5 Ways to Connect with Generation Z in the Classroom

A teacher connecting with a group of students in a Gen Z classroom

Are you worried that your students are disengaged or that you aren’t meeting performance goals? It might be time to update your teaching methods for Gen Z.

Because Gen Z thinks and learns differently than the generations before it, traditional teaching methods may not be effective. A study by EY and JA Worldwide found that only 54% of students are confident the education system is preparing them for the future of work—that’s a 10% drop in recent years.

Post-pandemic, education is entering a new paradigm where students expect and prefer a hybrid/in-person format and the interaction that goes along with it. To boost student achievement and meet the changing needs of students and employers, schools need to rethink their curriculum. 

Here are five ways that Gen Z students are unique and ways that educators can meet those differences.

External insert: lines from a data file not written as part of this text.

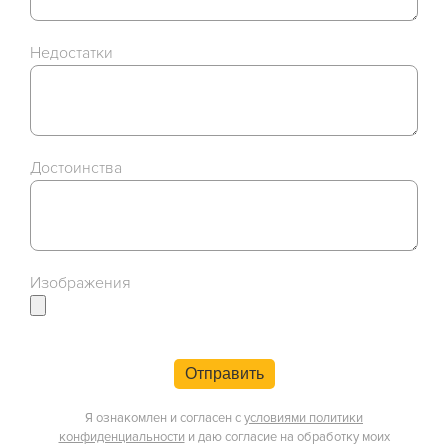
Недостатки
Достоинства
Изображения
Отправить
Я ознакомлен и согласен с
условиями политики
конфиденциальности
и даю согласие на обработку моих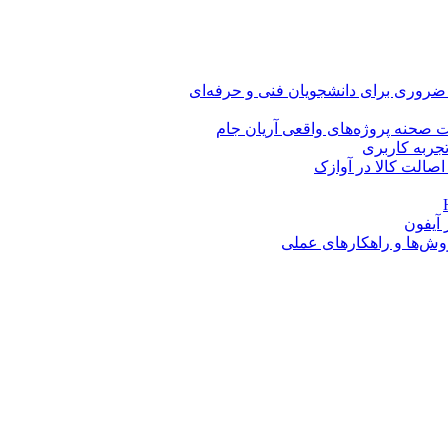
 ضروری برای دانشجویان فنی و حرفه‌ای
 صحنه پروژه‌های واقعی آریان جام
اصالت کالا در آوازک
روش‌ها و راهکارهای عملی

Gen Z Want to Know the Why

The research about Gen Z students shows that they’re passionate and excited about getting to the next step in their lives–whether that’s going to college or getting their first job–but may not have much patience for the learning process that takes them there. One teacher interviewed by Adobe explained: “Because they have so much electronic media at their fingertips, they don’t have to spend time reinventing the wheel. Their efforts can be directed at NEW things, thoughts, and projects.”

Lisa Dunne, PhD., author and education expert, cautions that Gen Z students won’t engage with coursework that they can’t connect to their immediate futures. “We need to get them to that ‘why’ modality—understanding how what they’re doing now connects them to the bigger picture. As educators, it’s easy to get caught up in ‘this is how we’ve always done it.’ We need to be really careful about getting stuck in those ruts and rethink the educational process itself.”

How Educators Can Adapt: Connect Learning Objectives to Real Life

To combat disengagement, go the extra mile to connect your coursework to real-life applications. Give students a rationale for the content and include them in the learning objectives. Ask them at the beginning of a semester what they want to get out of the course, and circle back to objectives often. You can also ask students to find examples of your course content playing out in current events or in the media.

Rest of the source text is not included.